The Albanian government has complied with requests from Turkish President Recept Tayyip Erdogan and deported teacher Harun Celik who is linked to the Gulen Global movement which is alleged to be behind the failed 2016 coup attempt.
On the evening of 1 January, Celik was deported from Rinas Airport, as confirmed by State Police spokesperson Gentjan Mullai.
“The person was in jail after being apprehended by the Rinas border police with false documents. Pursuant to the ‘Aliens’ law, he will be expelled”. Mullai told Reporter.al. When they contacted Prime Minister Edi Rama’s office for comment, it was claimed that the issue was a “matter of legal proceedings, not related to the Prime Minister.”
Celik’s lawyer Alban Bengasi told Voice of America that the actions against him are unlawful.

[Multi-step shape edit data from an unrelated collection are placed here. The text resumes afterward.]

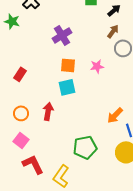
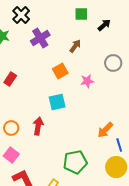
brown arrow: (113, 31) -> (75, 46), moved
purple cross: (62, 35) -> (40, 38), moved
orange square: (68, 65) -> (60, 71), moved, turned -35
red rectangle: (20, 74) -> (10, 79), moved

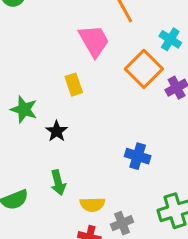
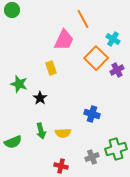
pink trapezoid: (94, 41) -> (64, 40), turned 55
yellow semicircle: (92, 204) -> (63, 133), moved
gray cross: (122, 223) -> (92, 157), moved

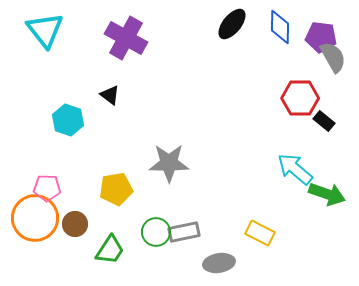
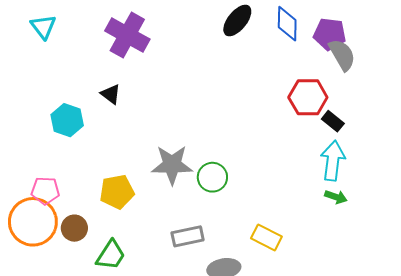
cyan triangle: (45, 30) -> (43, 27), size x0.7
cyan arrow: (295, 169) -> (333, 161), moved, turned 57
green arrow: (327, 194) -> (336, 197), size x0.6
green circle: (156, 232) -> (212, 177), moved

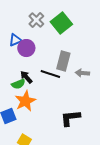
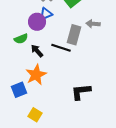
blue triangle: (15, 40) -> (46, 14), moved
gray arrow: (82, 73) -> (93, 24), moved
green semicircle: (18, 84) -> (21, 39), moved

“Harun Celik has already been deported illegally, outside national procedures and national legislation. Even for an act of deportation, which is brought against a foreign national, an administrative act is issued, ie an expulsion order. This order is accompanied by a time limit for leaving the territory of the Republic of Albania. Then the person can challenge this act in the administrative court, so it is the court that decides whether the order is legal or illegal, ” he said.

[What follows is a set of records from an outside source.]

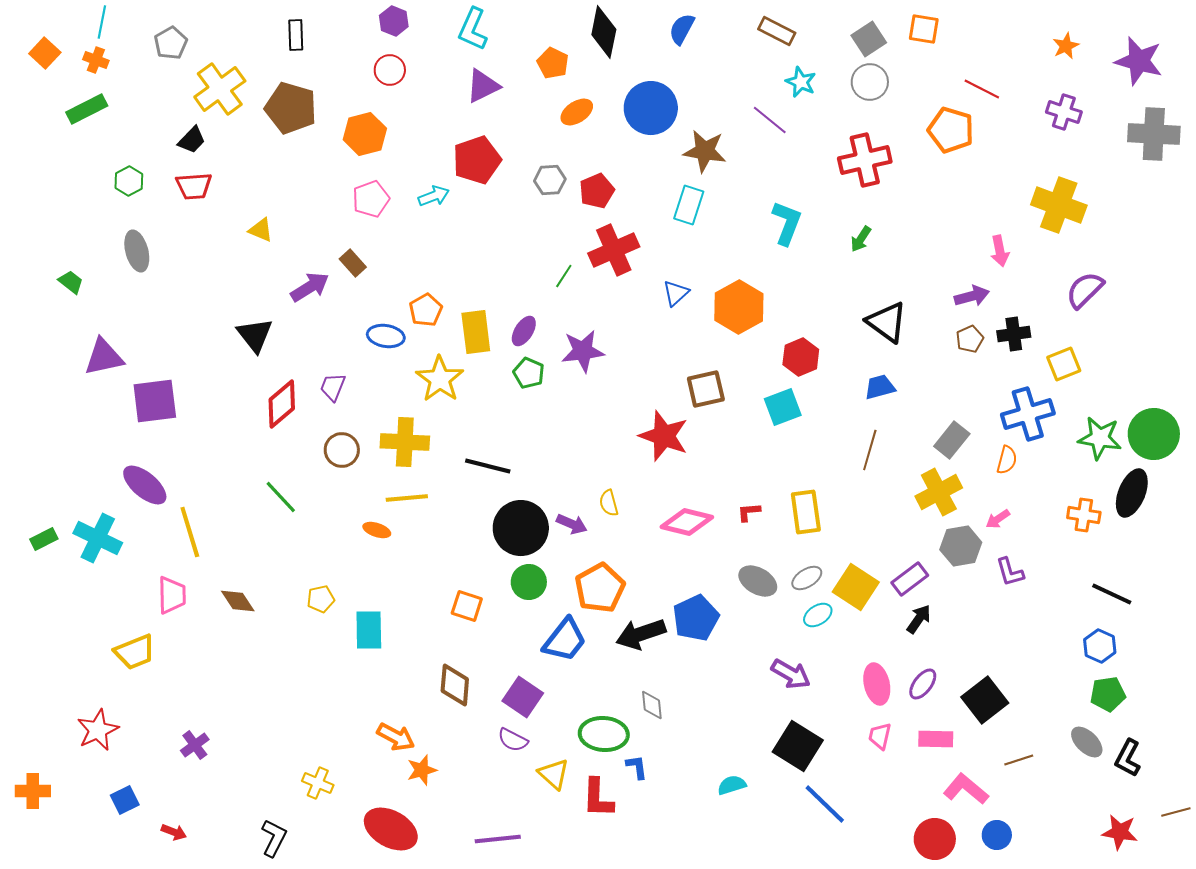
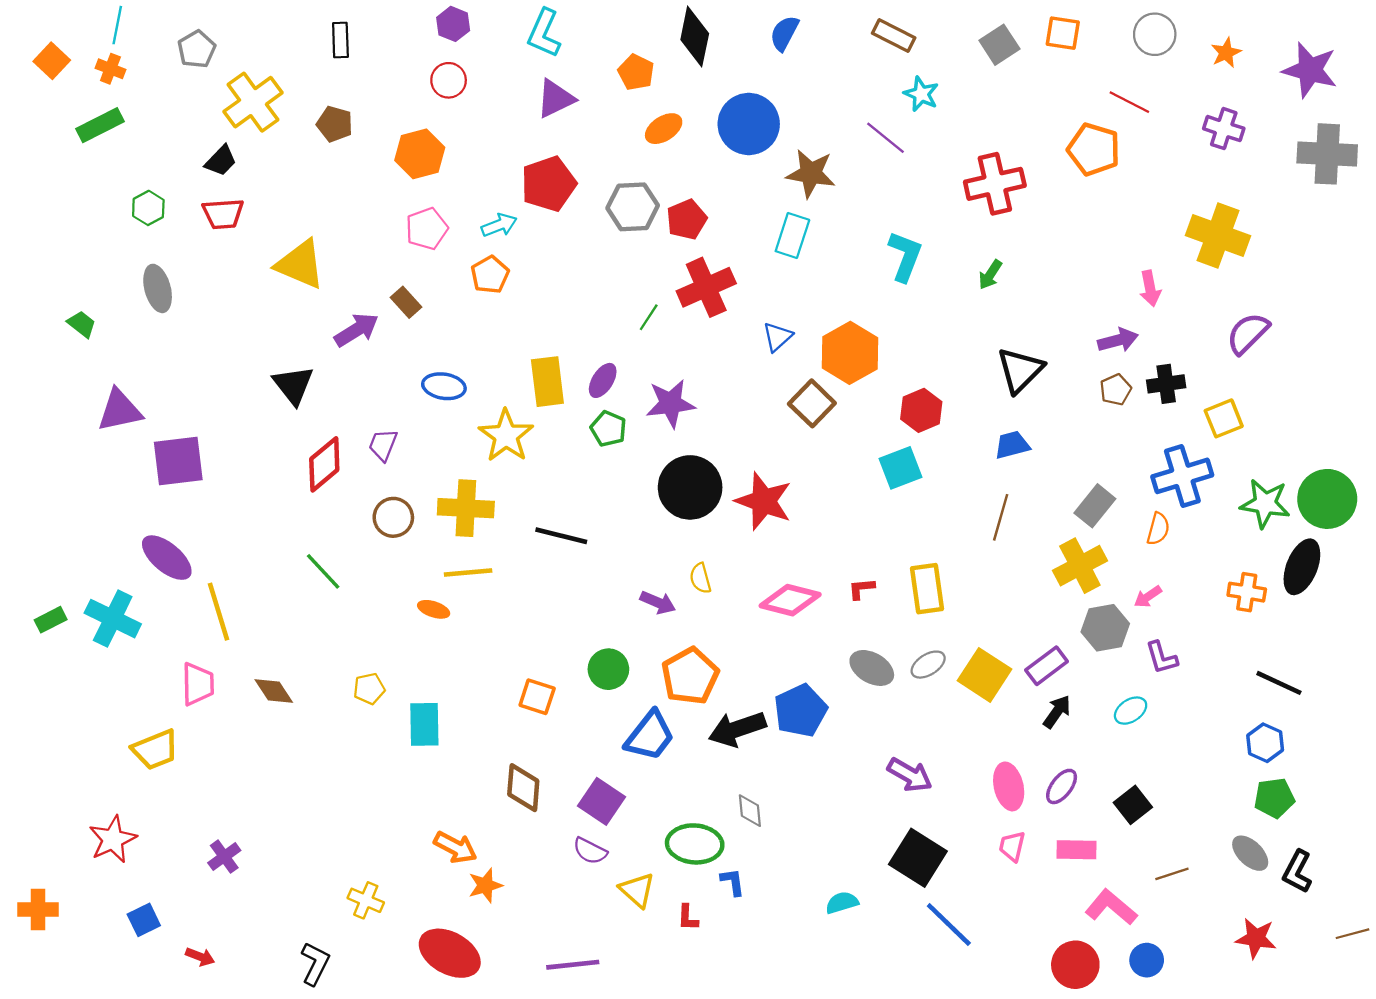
gray circle: (870, 82) -> (1155, 34), moved
brown pentagon: (291, 108) -> (335, 124), size x0.6
gray hexagon: (550, 180) -> (633, 207), size x1.4
yellow triangle: (261, 230) -> (300, 264), size x1.8
orange pentagon: (426, 310) -> (490, 275), moved
black triangle: (887, 322) -> (1020, 370), turned 39
brown square: (706, 389) -> (812, 403), moved, turned -33
black circle: (521, 528) -> (690, 487), moved
cyan ellipse: (818, 615) -> (1131, 711), moved
black square: (985, 700) -> (1133, 805), size x0.7
red L-shape: (598, 798) -> (688, 918), size x0.6
red star: (1120, 832) -> (1256, 938), moved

Celik had been initially apprehended for falsifying documents and served several months in prison. He had requested political asylum but it was refused by prison police authorities.
Following the failed coup in 2016 that Erdogan believes was organised by Fethullah Gulen, he set about a global and national crackdown on anyone he believed to be linked to the so-called “terrorist”. Over 150,000 civil servants, soldiers, police officers, teachers, judges and academics have been suspended or fired, whilst tens of thousands of them, as well as hundreds of journalists, have been jailed or prosecuted on spurious charges.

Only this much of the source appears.